Jesus knew the human soul well, and he understood too well that it is innately selfish. The Golden Rule provides a standard by which naturally selfish people (which is most of us) can temper our thoughts and actions by simply thinking of how we would like people to be with us, and then treat others in that way.
As we fine-tune our bodies and minds with physical and mental activities, we can also refine our souls, and those of others, by using this simple Golden Rule, which operates at a deeper level of being.
Have You Filled a Bucket Today?
An easy way of explaining this is with an amazing technique taught to children (adults of all ages can benefit from it also) by Carol McCloud and David Messing in the book Have You Filled a Bucket today?
The idea is that we all call carry an invisible bucket around with us. These are emotional buckets, and when ours is full, we feel content, joyful and peaceful. However, we feel low, discouraged, and unhappy when it is empty.
People are either bucket fillers or bucket dippers.

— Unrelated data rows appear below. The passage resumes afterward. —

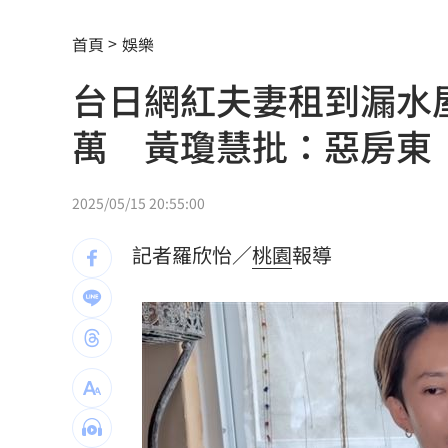
獨／身高173！排球女神十一挑戰mini
首頁
娛樂
擋暴衝特斯拉「救很多人」賓士車主身
台日網紅夫妻租到漏水
林逸欣首個無父父親節 診所熄燈爆排
萬 黃瓊慧批：惡房東
村神相隔5場炸裂 暫居MLB日籍球員第
昔被抹黑擋疫苗 陳時中悲憤1句真相大
2025/05/15 20:55:00
全球人壽曝家庭危機 推它打造風險防
記者羅欣怡／
桃園
報導
71歲姜厚任被勸防詐 反嗆：是我佔便
新光三越吳昕陽接任無店面公會理事長
白海豚北市可放颱風假？蔣萬安這樣說
竹市消防博物館回歸！古蹟結合XR防災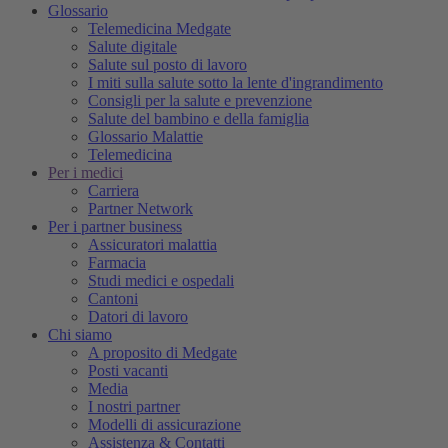
Glossario
Telemedicina Medgate
Salute digitale
Salute sul posto di lavoro
I miti sulla salute sotto la lente d'ingrandimento
Consigli per la salute e prevenzione
Salute del bambino e della famiglia
Glossario Malattie
Telemedicina
Per i medici
Carriera
Partner Network
Per i partner business
Assicuratori malattia
Farmacia
Studi medici e ospedali
Cantoni
Datori di lavoro
Chi siamo
A proposito di Medgate
Posti vacanti
Media
I nostri partner
Modelli di assicurazione
Assistenza & Contatti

A bucket filler is a supportive and encouraging person, whilst a bucket dipper detracts from others through a detached attitude.
Interestingly, when bucket fillers invest themselves in and promote the well-being of others, their own bucket gets filled too. Likewise, bucket dippers also diminish their own bucket and well being as they fail to support others.
What does this mean for us today?
Jesus taught that when we treat others as we would like to be treated, we start becoming what God intended for us as we use our lives and resources to help others flourish.
Living in this way, we also conform to another standard Jesus taught in the Sermon on the Mount; we will be building our lives on a solid rock, so when the winds and storms of life appear, we will be able to withstand the pressures and protect ourselves during the turbulence.
Our souls will develop and shine when we are bucket fillers, so instead of reminding others of their faults and failures – let’s pour into those we meet today what others, however small and through the love of God, have poured into us. Let’s bring a little bit of heaven closer to earth.